12.    Keeping up appearances.
Don’t let yourself go.  It’s easy to ignore your appearance and grooming when you don’t feel on top of things.  However, by making the effort you will feel better for it.  Personal hygiene needs to be maintained for health and wellbeing.  Focus on the good bits of you…maybe it’s your hair or nails.  Have your hair done, styled or coloured, or invest in a good manicure or pedicure.
Take pride in who you are and how you look.  Purchase clothing that suits and compliments your figure, skin tone etc.  This can give you an instant lift.

13.    Maintain your network(s)
It’s been said that ‘No man is an island’ and keeping in touch with positive, supportive and loving friends/family is very important in the healing/recovery process.  Part of your network should include a good therapist and understanding GP who will be there to guide you in combating depression, anxiety and stress.  Use it and work it!

14.    Is everyone having fun?
Find one fun thing to do each day.  See or hire a movie, start reading funny books, share some jokes with friends and family.  Laughter is great for our health and does wonders for the chemicals in your brain.   Indulge in something that you are enthusiastic about.  Perhaps, gardening, walking in the public gardens, strolling along the sea shore to set your heart free.

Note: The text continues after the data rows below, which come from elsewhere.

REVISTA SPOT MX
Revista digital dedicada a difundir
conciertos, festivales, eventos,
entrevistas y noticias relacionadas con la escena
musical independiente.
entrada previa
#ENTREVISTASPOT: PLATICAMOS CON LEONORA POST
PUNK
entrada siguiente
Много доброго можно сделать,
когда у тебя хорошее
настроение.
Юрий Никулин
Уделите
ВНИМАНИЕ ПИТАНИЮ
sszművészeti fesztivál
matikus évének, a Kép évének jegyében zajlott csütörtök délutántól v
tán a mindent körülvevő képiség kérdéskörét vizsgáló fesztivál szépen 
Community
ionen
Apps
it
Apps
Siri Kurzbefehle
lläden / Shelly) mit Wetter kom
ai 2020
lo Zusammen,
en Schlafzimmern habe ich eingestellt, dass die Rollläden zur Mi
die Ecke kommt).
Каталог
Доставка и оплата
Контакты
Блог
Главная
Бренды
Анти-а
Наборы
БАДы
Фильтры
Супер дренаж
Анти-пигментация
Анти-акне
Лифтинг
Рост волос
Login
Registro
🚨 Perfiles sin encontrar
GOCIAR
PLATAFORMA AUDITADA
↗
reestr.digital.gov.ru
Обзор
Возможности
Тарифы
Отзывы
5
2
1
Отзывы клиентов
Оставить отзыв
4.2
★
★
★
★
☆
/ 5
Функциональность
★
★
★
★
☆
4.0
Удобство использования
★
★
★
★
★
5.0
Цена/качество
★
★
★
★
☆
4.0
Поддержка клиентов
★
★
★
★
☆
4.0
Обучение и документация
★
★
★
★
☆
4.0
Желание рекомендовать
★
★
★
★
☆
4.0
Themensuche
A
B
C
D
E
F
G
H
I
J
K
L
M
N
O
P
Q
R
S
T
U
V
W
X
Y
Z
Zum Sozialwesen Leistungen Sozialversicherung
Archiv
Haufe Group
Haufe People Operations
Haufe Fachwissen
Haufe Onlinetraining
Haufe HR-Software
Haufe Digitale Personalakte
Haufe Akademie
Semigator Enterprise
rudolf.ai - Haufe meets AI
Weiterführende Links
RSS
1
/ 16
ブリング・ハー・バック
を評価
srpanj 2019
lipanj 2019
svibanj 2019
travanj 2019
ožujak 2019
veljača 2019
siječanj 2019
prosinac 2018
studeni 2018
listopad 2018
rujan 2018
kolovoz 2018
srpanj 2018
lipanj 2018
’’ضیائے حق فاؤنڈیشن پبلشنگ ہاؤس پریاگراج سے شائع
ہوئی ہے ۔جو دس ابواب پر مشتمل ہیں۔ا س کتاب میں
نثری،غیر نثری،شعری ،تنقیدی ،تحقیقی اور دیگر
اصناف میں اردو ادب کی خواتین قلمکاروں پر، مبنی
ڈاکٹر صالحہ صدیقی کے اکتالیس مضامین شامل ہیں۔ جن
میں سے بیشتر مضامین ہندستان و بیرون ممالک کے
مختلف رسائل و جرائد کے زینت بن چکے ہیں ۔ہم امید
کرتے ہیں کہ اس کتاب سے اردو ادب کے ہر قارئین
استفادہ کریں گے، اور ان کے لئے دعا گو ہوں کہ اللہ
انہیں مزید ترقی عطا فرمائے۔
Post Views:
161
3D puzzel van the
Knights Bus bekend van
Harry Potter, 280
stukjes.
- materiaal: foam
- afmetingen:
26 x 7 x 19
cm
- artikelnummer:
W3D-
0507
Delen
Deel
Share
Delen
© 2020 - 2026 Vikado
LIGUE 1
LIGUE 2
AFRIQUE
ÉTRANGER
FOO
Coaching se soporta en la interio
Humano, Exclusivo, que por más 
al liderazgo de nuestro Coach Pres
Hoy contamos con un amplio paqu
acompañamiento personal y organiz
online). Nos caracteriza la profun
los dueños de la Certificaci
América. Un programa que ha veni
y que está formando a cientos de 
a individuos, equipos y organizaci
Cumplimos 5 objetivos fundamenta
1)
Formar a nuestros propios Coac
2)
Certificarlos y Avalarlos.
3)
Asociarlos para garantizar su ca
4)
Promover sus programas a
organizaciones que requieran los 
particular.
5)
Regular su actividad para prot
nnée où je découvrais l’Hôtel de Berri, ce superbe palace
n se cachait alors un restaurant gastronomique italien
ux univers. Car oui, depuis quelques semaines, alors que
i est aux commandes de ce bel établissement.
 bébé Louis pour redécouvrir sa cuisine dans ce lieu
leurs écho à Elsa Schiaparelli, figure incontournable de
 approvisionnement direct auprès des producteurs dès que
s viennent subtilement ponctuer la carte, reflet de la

15.    Helping others helps you.
Gradually introduce yourself to worthy causes.  There are so many organisations or charities that would welcome your support with open arms.  However, the one caution in this is…be selective about volunteering.  By being too willing you may be taxing yourself and your recovery.  Remember, your priority is you.

16.    Brakes on?  Check!
Put the brakes on negative self talk and thinking negatively.  Realise that there are other ways of thinking, those that support your self esteem, sense of self acceptance and life’s direction.  It’s about viewing the glass as half full rather than the glass as half empty.  Optimism is contagious.  Practice it religiously.  If you find yourself in negative thought, flip it, replace it with positive thoughts.  Practice, practice, practice.

“Scientists have demonstrated that dramatic, positive
changes can occur in our lives as a direct result of
facing an extreme challenge – whether it’s coping
with serious illness, daring to quit smoking, or
dealing with depression.
Researchers call this ‘post-traumatic growth.”
– Jane McGonigal

17.    Little steps lead to major change.
Taking those small steps and acting on them will see some amazing changes and achievements.  It can start with ringing friends, getting out of bed, cooking a meal, cleaning a room.  Ask yourself, what did I find out today?, what did I experience, hear, see, taste, smell, touch?  Use your senses to find the beauty that exists around you.

18.    Where’s the positives?
Explore positive techniques in addressing depression such as Assertiveness Training, EFT emotional freedom technique, Mindfulness, Positive Psychology methods, to name but a few.  Never, never, ever give up on yourself.

19.    Nurture a positive outlook.
In nurturing a positive outlook you need to look at three areas in your life…thoughts, words, and deeds.  Hunt for the good things in your life no matter how insignificant they may seem to you at the moment.  They are the stepping stones to finding the joy in your life.  Banishing negative words from you vocabulary is a very positive beginning in changing your mindset.
To compliment this endeavour, add healthy exercise to your daily routine and your heart will thank you for it.  Lastly, become a participator rather than a spectator.

20.    Spirituality – find your own path.
Spirituality contributes to emotional wholeness and wellbeing.  Connect with the universal energy source and being within you.  If you are a religious person then practice your faith.  Find and enjoy your own special path.

“You are a child of the universe
no less than the trees and the stars;
you have a right to be here.
And whether or not it is clear to you,
no doubt the universe is unfolding as it should.”